No one was too surprised, though, least of all John Giles – “I’m not surprised, Bill” – but Kenny showed us the line-up he’d have opted for, James McClean and Shane Long in, Robbie Keane, Shay Given and John O’Shea out. “I’m not saying their careers are over, but . . . ,” he said, slightly apologetically.
Over on ITV, meanwhile, Adrian Chiles was asking Roy Keane if he stood by his comments about the Irish team, and wasn’t hugely astounded to learn that the answer was a resounding ‘bloody right I do’. (We’re paraphrasing there, but that’s what his wrinkled forehead said).
Trapattoni, Adrian informed Roy, had a bit of a pop at him yesterday, so while Patrick Vieira and Roberto Martinez put on their helmets, Roy cleared his throat and tried to sit up straight in his wicker chair. (He didn’t succeed, but there’s no shame in that, it wasn’t a ‘fail to prepare, prepare to fail’ moment – ITV’s pundits have been sinking in those slidy seats since day one).

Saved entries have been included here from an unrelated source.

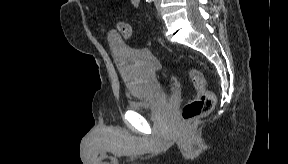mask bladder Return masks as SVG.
Returning a JSON list of instances; mask_svg holds the SVG:
<instances>
[{
    "mask_svg": "<svg viewBox=\"0 0 288 164\" xmlns=\"http://www.w3.org/2000/svg\"><path fill=\"white\" fill-rule=\"evenodd\" d=\"M109 44L127 83L129 109L150 113L166 105L168 95L154 76L158 67L155 57L146 51L130 47L117 36H111Z\"/></svg>",
    "mask_w": 288,
    "mask_h": 164,
    "instance_id": "obj_1",
    "label": "bladder"
}]
</instances>
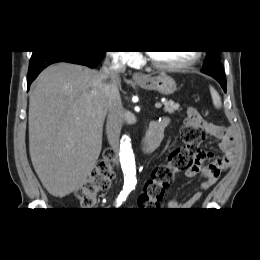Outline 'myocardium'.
<instances>
[{"label":"myocardium","instance_id":"obj_1","mask_svg":"<svg viewBox=\"0 0 260 260\" xmlns=\"http://www.w3.org/2000/svg\"><path fill=\"white\" fill-rule=\"evenodd\" d=\"M200 58L201 52L195 51L193 57L185 62L179 64H163L156 61L154 57L151 55V53L147 54V60L149 61V63L153 67L163 71H181L190 68L191 66L195 65L200 60Z\"/></svg>","mask_w":260,"mask_h":260}]
</instances>
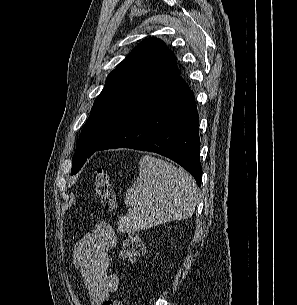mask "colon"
<instances>
[{
    "mask_svg": "<svg viewBox=\"0 0 297 305\" xmlns=\"http://www.w3.org/2000/svg\"><path fill=\"white\" fill-rule=\"evenodd\" d=\"M95 191L100 204L108 209L114 210L116 207V198L113 192V186L110 175L104 168H99L95 174ZM144 252V243L141 237L134 233H129L124 237L120 255L125 261L135 262ZM103 305H125L124 301L117 298H108Z\"/></svg>",
    "mask_w": 297,
    "mask_h": 305,
    "instance_id": "obj_1",
    "label": "colon"
}]
</instances>
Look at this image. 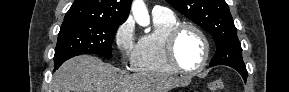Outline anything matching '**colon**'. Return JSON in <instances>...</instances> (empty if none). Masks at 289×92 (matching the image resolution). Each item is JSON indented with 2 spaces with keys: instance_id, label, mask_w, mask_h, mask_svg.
<instances>
[{
  "instance_id": "1",
  "label": "colon",
  "mask_w": 289,
  "mask_h": 92,
  "mask_svg": "<svg viewBox=\"0 0 289 92\" xmlns=\"http://www.w3.org/2000/svg\"><path fill=\"white\" fill-rule=\"evenodd\" d=\"M224 82L221 79L212 81L208 85L209 91H222L224 89Z\"/></svg>"
}]
</instances>
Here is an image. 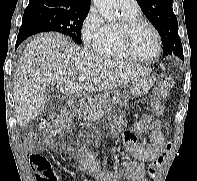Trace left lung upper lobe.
Returning a JSON list of instances; mask_svg holds the SVG:
<instances>
[{"label": "left lung upper lobe", "instance_id": "left-lung-upper-lobe-1", "mask_svg": "<svg viewBox=\"0 0 197 181\" xmlns=\"http://www.w3.org/2000/svg\"><path fill=\"white\" fill-rule=\"evenodd\" d=\"M142 12L158 30L163 56L174 54L184 61L183 49L178 35L177 18L172 9V0H137Z\"/></svg>", "mask_w": 197, "mask_h": 181}]
</instances>
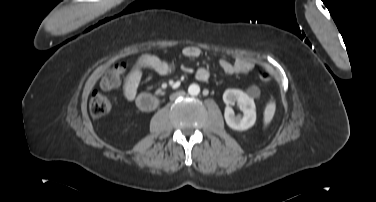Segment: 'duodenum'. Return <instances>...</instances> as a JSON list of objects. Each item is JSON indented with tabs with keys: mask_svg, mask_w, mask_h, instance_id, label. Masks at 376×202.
<instances>
[{
	"mask_svg": "<svg viewBox=\"0 0 376 202\" xmlns=\"http://www.w3.org/2000/svg\"><path fill=\"white\" fill-rule=\"evenodd\" d=\"M136 105L142 111L148 112L154 110L157 107L158 102L154 96L149 94H142L137 97Z\"/></svg>",
	"mask_w": 376,
	"mask_h": 202,
	"instance_id": "410a0bca",
	"label": "duodenum"
}]
</instances>
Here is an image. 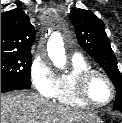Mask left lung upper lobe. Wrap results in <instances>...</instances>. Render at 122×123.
<instances>
[{
    "instance_id": "1",
    "label": "left lung upper lobe",
    "mask_w": 122,
    "mask_h": 123,
    "mask_svg": "<svg viewBox=\"0 0 122 123\" xmlns=\"http://www.w3.org/2000/svg\"><path fill=\"white\" fill-rule=\"evenodd\" d=\"M79 45L106 72L116 88L114 109L122 111V76L117 67V60L111 49L105 26L93 12L75 9L69 14Z\"/></svg>"
}]
</instances>
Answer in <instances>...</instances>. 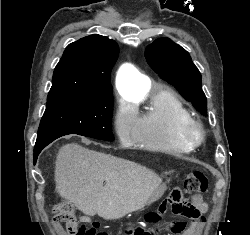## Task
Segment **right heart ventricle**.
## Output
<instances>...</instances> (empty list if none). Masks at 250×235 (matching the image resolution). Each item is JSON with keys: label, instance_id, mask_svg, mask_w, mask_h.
<instances>
[{"label": "right heart ventricle", "instance_id": "obj_1", "mask_svg": "<svg viewBox=\"0 0 250 235\" xmlns=\"http://www.w3.org/2000/svg\"><path fill=\"white\" fill-rule=\"evenodd\" d=\"M190 117V110L174 92L159 89L150 98L146 110L137 115L138 134L134 143L152 152L187 154L192 148L180 139L179 127Z\"/></svg>", "mask_w": 250, "mask_h": 235}]
</instances>
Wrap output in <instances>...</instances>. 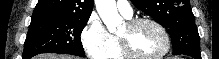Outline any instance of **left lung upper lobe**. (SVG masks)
<instances>
[{"instance_id": "5c2ea615", "label": "left lung upper lobe", "mask_w": 219, "mask_h": 59, "mask_svg": "<svg viewBox=\"0 0 219 59\" xmlns=\"http://www.w3.org/2000/svg\"><path fill=\"white\" fill-rule=\"evenodd\" d=\"M141 11L170 29L173 54L200 53V37L189 0H131Z\"/></svg>"}]
</instances>
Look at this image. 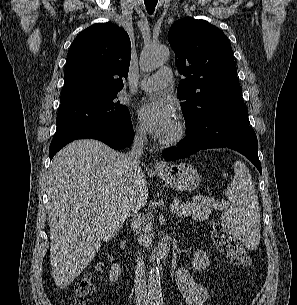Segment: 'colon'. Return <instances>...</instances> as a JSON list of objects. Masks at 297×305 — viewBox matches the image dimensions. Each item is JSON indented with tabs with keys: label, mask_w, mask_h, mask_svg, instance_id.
<instances>
[{
	"label": "colon",
	"mask_w": 297,
	"mask_h": 305,
	"mask_svg": "<svg viewBox=\"0 0 297 305\" xmlns=\"http://www.w3.org/2000/svg\"><path fill=\"white\" fill-rule=\"evenodd\" d=\"M209 228L213 243L224 256L237 266L245 268L250 266L251 259L247 251L220 220H212ZM95 270L96 272L102 271V266L98 265ZM93 293L92 276L87 275L76 281L74 292L69 299V305H87Z\"/></svg>",
	"instance_id": "obj_1"
}]
</instances>
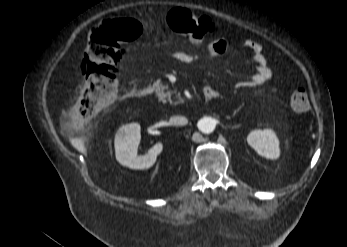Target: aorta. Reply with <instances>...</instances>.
Instances as JSON below:
<instances>
[{"label":"aorta","mask_w":347,"mask_h":247,"mask_svg":"<svg viewBox=\"0 0 347 247\" xmlns=\"http://www.w3.org/2000/svg\"><path fill=\"white\" fill-rule=\"evenodd\" d=\"M216 120L211 117H204L199 121V128L204 134H210L215 130Z\"/></svg>","instance_id":"obj_1"}]
</instances>
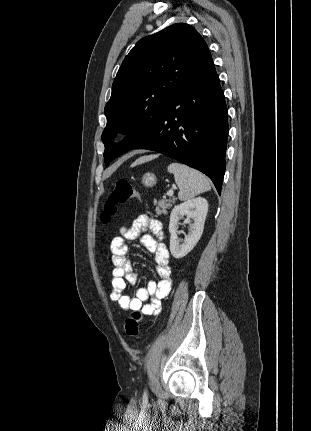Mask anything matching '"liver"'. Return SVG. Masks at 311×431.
<instances>
[{"instance_id": "liver-1", "label": "liver", "mask_w": 311, "mask_h": 431, "mask_svg": "<svg viewBox=\"0 0 311 431\" xmlns=\"http://www.w3.org/2000/svg\"><path fill=\"white\" fill-rule=\"evenodd\" d=\"M144 162H148V156H142V158L135 160V162L131 164V168H134V166H139V164H144Z\"/></svg>"}]
</instances>
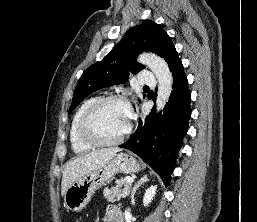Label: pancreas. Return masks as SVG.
Segmentation results:
<instances>
[{"mask_svg":"<svg viewBox=\"0 0 257 222\" xmlns=\"http://www.w3.org/2000/svg\"><path fill=\"white\" fill-rule=\"evenodd\" d=\"M130 187L131 184L126 179H120L115 187L104 189L103 195L108 201H119L121 197L124 198L129 194Z\"/></svg>","mask_w":257,"mask_h":222,"instance_id":"pancreas-1","label":"pancreas"}]
</instances>
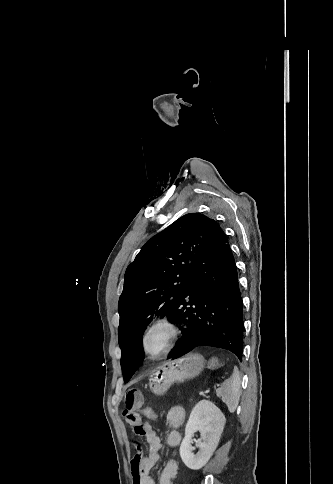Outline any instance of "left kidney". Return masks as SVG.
<instances>
[{
    "mask_svg": "<svg viewBox=\"0 0 333 484\" xmlns=\"http://www.w3.org/2000/svg\"><path fill=\"white\" fill-rule=\"evenodd\" d=\"M225 422V416L211 401L204 399L195 405L185 427V437L180 445L181 459L188 468L198 470L209 461L218 446ZM197 431L201 433L202 441L197 443L199 451L194 454L191 443L192 436Z\"/></svg>",
    "mask_w": 333,
    "mask_h": 484,
    "instance_id": "left-kidney-1",
    "label": "left kidney"
}]
</instances>
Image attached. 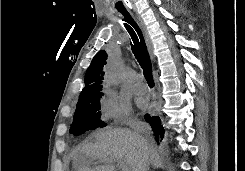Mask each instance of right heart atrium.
I'll use <instances>...</instances> for the list:
<instances>
[{
    "instance_id": "obj_1",
    "label": "right heart atrium",
    "mask_w": 245,
    "mask_h": 171,
    "mask_svg": "<svg viewBox=\"0 0 245 171\" xmlns=\"http://www.w3.org/2000/svg\"><path fill=\"white\" fill-rule=\"evenodd\" d=\"M100 118L106 124H134L129 107L113 92H106L100 100Z\"/></svg>"
}]
</instances>
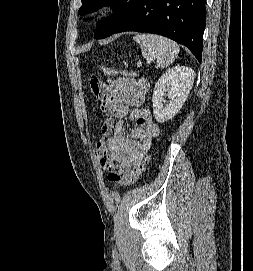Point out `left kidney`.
Here are the masks:
<instances>
[{"label": "left kidney", "instance_id": "left-kidney-1", "mask_svg": "<svg viewBox=\"0 0 253 271\" xmlns=\"http://www.w3.org/2000/svg\"><path fill=\"white\" fill-rule=\"evenodd\" d=\"M194 78L193 69L175 66L158 79L152 96L153 114L157 122L163 123L178 113L188 97ZM164 96L169 98L167 104Z\"/></svg>", "mask_w": 253, "mask_h": 271}]
</instances>
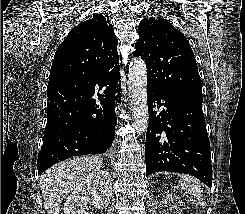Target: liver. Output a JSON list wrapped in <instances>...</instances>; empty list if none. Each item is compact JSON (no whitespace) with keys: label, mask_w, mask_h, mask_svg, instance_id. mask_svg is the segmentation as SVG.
Masks as SVG:
<instances>
[{"label":"liver","mask_w":245,"mask_h":214,"mask_svg":"<svg viewBox=\"0 0 245 214\" xmlns=\"http://www.w3.org/2000/svg\"><path fill=\"white\" fill-rule=\"evenodd\" d=\"M99 156H85L66 160L48 169L40 177L41 191L47 214H59L63 199L84 181L87 175L102 167Z\"/></svg>","instance_id":"1"}]
</instances>
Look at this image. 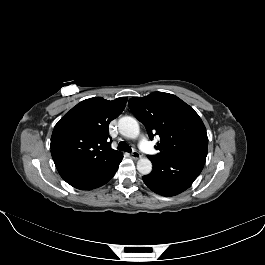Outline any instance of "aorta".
Masks as SVG:
<instances>
[{
    "label": "aorta",
    "instance_id": "1",
    "mask_svg": "<svg viewBox=\"0 0 265 265\" xmlns=\"http://www.w3.org/2000/svg\"><path fill=\"white\" fill-rule=\"evenodd\" d=\"M119 132L124 137L135 139L140 134L137 120L130 116H124L118 121ZM137 170L142 175H147L152 171V163L148 158H140L137 162Z\"/></svg>",
    "mask_w": 265,
    "mask_h": 265
}]
</instances>
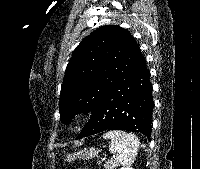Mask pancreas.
I'll return each mask as SVG.
<instances>
[{
	"mask_svg": "<svg viewBox=\"0 0 200 169\" xmlns=\"http://www.w3.org/2000/svg\"><path fill=\"white\" fill-rule=\"evenodd\" d=\"M118 165V161L116 159L110 160L104 164L105 169H114Z\"/></svg>",
	"mask_w": 200,
	"mask_h": 169,
	"instance_id": "obj_1",
	"label": "pancreas"
}]
</instances>
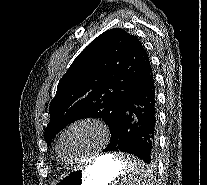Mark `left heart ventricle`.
I'll list each match as a JSON object with an SVG mask.
<instances>
[{
  "instance_id": "1",
  "label": "left heart ventricle",
  "mask_w": 207,
  "mask_h": 185,
  "mask_svg": "<svg viewBox=\"0 0 207 185\" xmlns=\"http://www.w3.org/2000/svg\"><path fill=\"white\" fill-rule=\"evenodd\" d=\"M104 140V136L95 125L80 124L65 135L62 149L69 159H80L98 151Z\"/></svg>"
}]
</instances>
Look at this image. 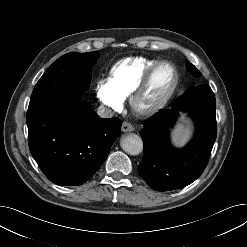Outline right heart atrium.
I'll return each mask as SVG.
<instances>
[{
  "mask_svg": "<svg viewBox=\"0 0 247 247\" xmlns=\"http://www.w3.org/2000/svg\"><path fill=\"white\" fill-rule=\"evenodd\" d=\"M97 97L108 111H119L124 105V100L112 87L109 79H101L96 88Z\"/></svg>",
  "mask_w": 247,
  "mask_h": 247,
  "instance_id": "right-heart-atrium-1",
  "label": "right heart atrium"
}]
</instances>
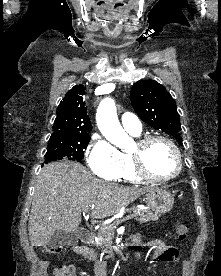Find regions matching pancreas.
I'll return each instance as SVG.
<instances>
[{"mask_svg": "<svg viewBox=\"0 0 221 276\" xmlns=\"http://www.w3.org/2000/svg\"><path fill=\"white\" fill-rule=\"evenodd\" d=\"M130 211H132L135 214L136 219L140 223H145L148 221H157L159 218V215L157 213H153L151 211H144L138 208H131ZM114 228L115 225H105L101 227V229L97 233V242H95L96 246L99 247H105L112 249V240L114 238Z\"/></svg>", "mask_w": 221, "mask_h": 276, "instance_id": "cf45deb5", "label": "pancreas"}]
</instances>
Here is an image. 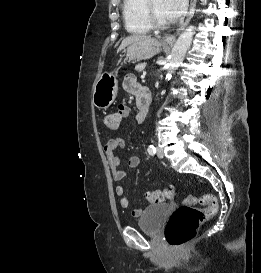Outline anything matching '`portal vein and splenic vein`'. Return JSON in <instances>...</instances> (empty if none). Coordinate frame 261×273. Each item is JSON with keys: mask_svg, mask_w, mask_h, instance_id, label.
Returning <instances> with one entry per match:
<instances>
[{"mask_svg": "<svg viewBox=\"0 0 261 273\" xmlns=\"http://www.w3.org/2000/svg\"><path fill=\"white\" fill-rule=\"evenodd\" d=\"M146 75V72H143V74L141 75V78L144 79Z\"/></svg>", "mask_w": 261, "mask_h": 273, "instance_id": "1", "label": "portal vein and splenic vein"}]
</instances>
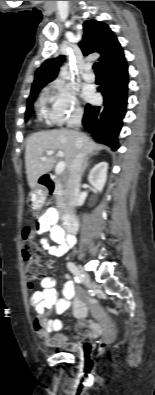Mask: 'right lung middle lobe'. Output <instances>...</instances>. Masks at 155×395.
I'll use <instances>...</instances> for the list:
<instances>
[{
	"label": "right lung middle lobe",
	"instance_id": "dd1d6c3e",
	"mask_svg": "<svg viewBox=\"0 0 155 395\" xmlns=\"http://www.w3.org/2000/svg\"><path fill=\"white\" fill-rule=\"evenodd\" d=\"M37 94H38V92L35 93L34 95H32L27 101V111H26V117L27 118L32 115L33 102H34L35 96Z\"/></svg>",
	"mask_w": 155,
	"mask_h": 395
}]
</instances>
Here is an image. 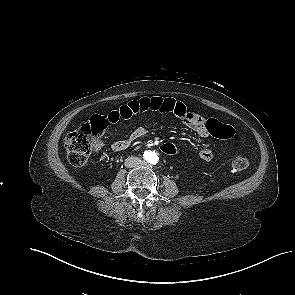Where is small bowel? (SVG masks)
I'll return each instance as SVG.
<instances>
[{
  "label": "small bowel",
  "mask_w": 295,
  "mask_h": 295,
  "mask_svg": "<svg viewBox=\"0 0 295 295\" xmlns=\"http://www.w3.org/2000/svg\"><path fill=\"white\" fill-rule=\"evenodd\" d=\"M171 113L179 119L188 129L192 130L200 137H207L210 132L207 129V122L201 115L188 110L187 106L174 98L166 97H143L132 100L127 104L120 106L116 110L110 111L104 117L107 124H114L120 120H128L135 115L144 112ZM147 130L144 127L136 128L128 138L115 141L111 148L114 152H123L127 150L135 141L144 137ZM199 157L206 162L214 159L215 154L209 148H201Z\"/></svg>",
  "instance_id": "c3829d8e"
}]
</instances>
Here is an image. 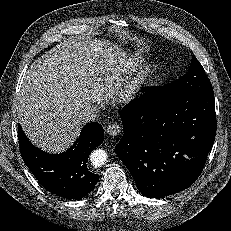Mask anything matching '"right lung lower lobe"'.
Masks as SVG:
<instances>
[{"label": "right lung lower lobe", "mask_w": 231, "mask_h": 231, "mask_svg": "<svg viewBox=\"0 0 231 231\" xmlns=\"http://www.w3.org/2000/svg\"><path fill=\"white\" fill-rule=\"evenodd\" d=\"M18 140L24 163L46 190L67 199H80L93 190L99 175L91 172L86 163L91 150L104 140L101 124H86L73 146L60 154H48L36 148L21 126Z\"/></svg>", "instance_id": "98d812e1"}]
</instances>
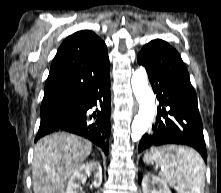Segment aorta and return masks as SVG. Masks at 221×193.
<instances>
[{"label": "aorta", "mask_w": 221, "mask_h": 193, "mask_svg": "<svg viewBox=\"0 0 221 193\" xmlns=\"http://www.w3.org/2000/svg\"><path fill=\"white\" fill-rule=\"evenodd\" d=\"M131 85L139 102V111L133 120L131 133V139L137 141L153 122L156 111L155 95L148 86L147 73L142 66L133 72Z\"/></svg>", "instance_id": "obj_1"}]
</instances>
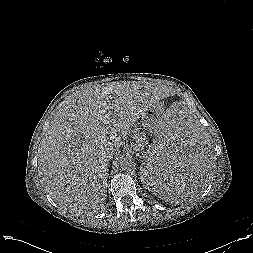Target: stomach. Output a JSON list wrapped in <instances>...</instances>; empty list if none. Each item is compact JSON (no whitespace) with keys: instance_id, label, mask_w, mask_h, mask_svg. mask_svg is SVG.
<instances>
[{"instance_id":"0dacf381","label":"stomach","mask_w":253,"mask_h":253,"mask_svg":"<svg viewBox=\"0 0 253 253\" xmlns=\"http://www.w3.org/2000/svg\"><path fill=\"white\" fill-rule=\"evenodd\" d=\"M165 115L166 114L163 113L162 108L154 105L148 109L142 117V128L148 133L154 134L159 128L161 120Z\"/></svg>"}]
</instances>
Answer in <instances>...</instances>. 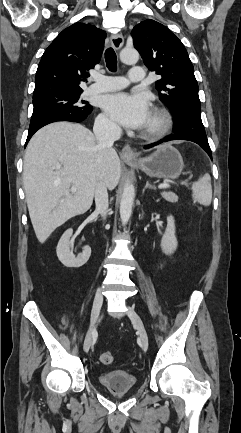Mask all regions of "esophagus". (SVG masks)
<instances>
[{
    "label": "esophagus",
    "instance_id": "1",
    "mask_svg": "<svg viewBox=\"0 0 241 433\" xmlns=\"http://www.w3.org/2000/svg\"><path fill=\"white\" fill-rule=\"evenodd\" d=\"M111 45L114 49L120 50L124 44V38L121 34H112L110 37ZM123 159L125 160H134L137 155L129 144H126L121 153Z\"/></svg>",
    "mask_w": 241,
    "mask_h": 433
}]
</instances>
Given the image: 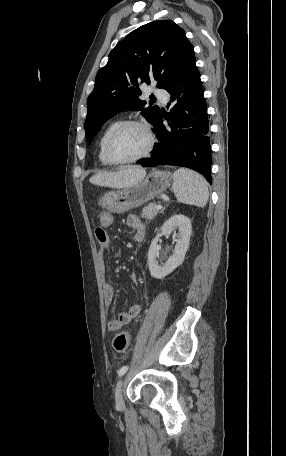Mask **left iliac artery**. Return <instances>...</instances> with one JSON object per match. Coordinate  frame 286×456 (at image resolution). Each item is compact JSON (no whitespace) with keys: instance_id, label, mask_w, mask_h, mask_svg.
Listing matches in <instances>:
<instances>
[{"instance_id":"44dca946","label":"left iliac artery","mask_w":286,"mask_h":456,"mask_svg":"<svg viewBox=\"0 0 286 456\" xmlns=\"http://www.w3.org/2000/svg\"><path fill=\"white\" fill-rule=\"evenodd\" d=\"M128 368H129V367H128L127 365H126V366H122V367L119 369V371H118L119 377L123 376V375L127 372Z\"/></svg>"}]
</instances>
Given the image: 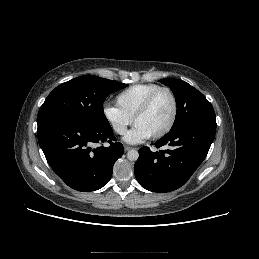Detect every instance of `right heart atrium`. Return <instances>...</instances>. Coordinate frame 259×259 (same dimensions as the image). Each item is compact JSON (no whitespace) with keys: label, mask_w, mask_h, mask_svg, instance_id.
I'll use <instances>...</instances> for the list:
<instances>
[{"label":"right heart atrium","mask_w":259,"mask_h":259,"mask_svg":"<svg viewBox=\"0 0 259 259\" xmlns=\"http://www.w3.org/2000/svg\"><path fill=\"white\" fill-rule=\"evenodd\" d=\"M102 114L111 129L118 135H123L128 126L132 123V118L121 111L117 106L105 104Z\"/></svg>","instance_id":"d8ad5b80"}]
</instances>
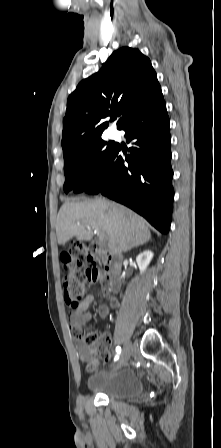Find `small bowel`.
<instances>
[{
    "label": "small bowel",
    "instance_id": "c3829d8e",
    "mask_svg": "<svg viewBox=\"0 0 221 448\" xmlns=\"http://www.w3.org/2000/svg\"><path fill=\"white\" fill-rule=\"evenodd\" d=\"M102 293L105 296H109V292L107 287H102ZM94 297L91 294H88L85 296L82 303L79 305L78 308L73 309L70 314V326L73 331L80 334L83 330L84 326L87 325L92 316L90 312L88 311L89 306L93 303ZM118 303L117 301L109 297V304H102L98 307V314L101 318H107L110 315L111 309L117 307ZM76 350L78 353V356L81 360H87L90 356L91 350L87 344H85L83 341H81L78 336L76 339ZM105 354L108 356L107 352Z\"/></svg>",
    "mask_w": 221,
    "mask_h": 448
}]
</instances>
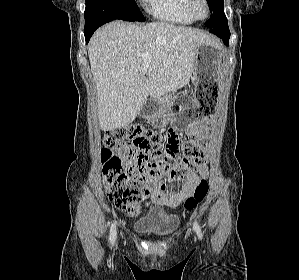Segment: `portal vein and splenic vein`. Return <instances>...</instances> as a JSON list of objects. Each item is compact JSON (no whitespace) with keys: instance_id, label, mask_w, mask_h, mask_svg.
Returning <instances> with one entry per match:
<instances>
[{"instance_id":"18ae733b","label":"portal vein and splenic vein","mask_w":299,"mask_h":280,"mask_svg":"<svg viewBox=\"0 0 299 280\" xmlns=\"http://www.w3.org/2000/svg\"><path fill=\"white\" fill-rule=\"evenodd\" d=\"M142 58L145 62L150 61L151 54L149 52H146V53L142 54Z\"/></svg>"}]
</instances>
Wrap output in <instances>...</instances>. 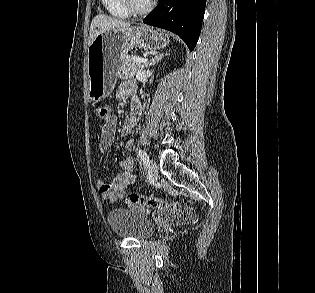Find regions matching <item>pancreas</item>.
Wrapping results in <instances>:
<instances>
[{
    "label": "pancreas",
    "mask_w": 315,
    "mask_h": 293,
    "mask_svg": "<svg viewBox=\"0 0 315 293\" xmlns=\"http://www.w3.org/2000/svg\"><path fill=\"white\" fill-rule=\"evenodd\" d=\"M133 56L125 55L121 59V65L118 70L119 78L122 80L134 79L137 71L140 69L139 63H133L131 59Z\"/></svg>",
    "instance_id": "pancreas-1"
}]
</instances>
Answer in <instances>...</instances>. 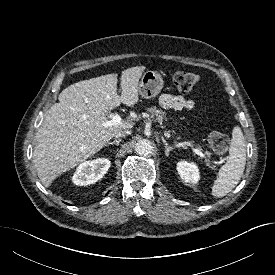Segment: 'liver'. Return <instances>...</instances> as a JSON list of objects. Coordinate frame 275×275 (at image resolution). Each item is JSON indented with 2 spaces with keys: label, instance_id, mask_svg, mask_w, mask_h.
Masks as SVG:
<instances>
[{
  "label": "liver",
  "instance_id": "obj_1",
  "mask_svg": "<svg viewBox=\"0 0 275 275\" xmlns=\"http://www.w3.org/2000/svg\"><path fill=\"white\" fill-rule=\"evenodd\" d=\"M144 70V66H137L122 72L121 95L117 93L115 73L77 82L59 94V103L47 110L37 130L33 151V162L44 186L93 156L119 131L135 125L129 118L112 126L105 123L110 111L121 103L131 107L138 102Z\"/></svg>",
  "mask_w": 275,
  "mask_h": 275
}]
</instances>
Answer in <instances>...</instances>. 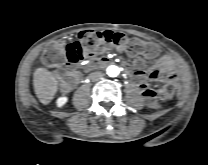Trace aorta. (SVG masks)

“I’m surprised because the reaction, as usual, has been over the top. I actually never criticised the manager, I said the players need to change their mentality – and the supporters – so for him to come out and have a dig at me . . . . with all that nonsense, what have I done as a manager . . .”
While most presenters might be drawn to ratings-busting aggro like a cuckoo to anyone’s nest but their own, Adrian tends to be a touch risk averse, but he pushed out the boat and let Roy finish.
“Just because he’s had major success doesn’t mean he shouldn’t be criticised. If Brian Kerr or Steve Staunton were manager of Ireland and their team put on those performances, they would be heavily criticised – but for some reason Trapattoni doesn’t feel he needs to be criticised. And the strange thing is, I didn’t criticise him, so he needs to get his facts right, really.”
Adrian, having now slid off his wicker chair, thanked Roy for his thoughts, and then asked Patrick for his, on the topic of too many egos in the Dutch team.
“Egos are not the issue, they’re not a problem – you can have egos, and I think Roy knows what I’m talking about,” he said.
Adrian and Roberto ran for the ITV bunker. But Roy laughed. Loudly. And listen, if Patrick can make Roy chuckle, anything’s possible. Like Ireland beating Italy (again).
After which, we’ll have the mother of all sing-songs.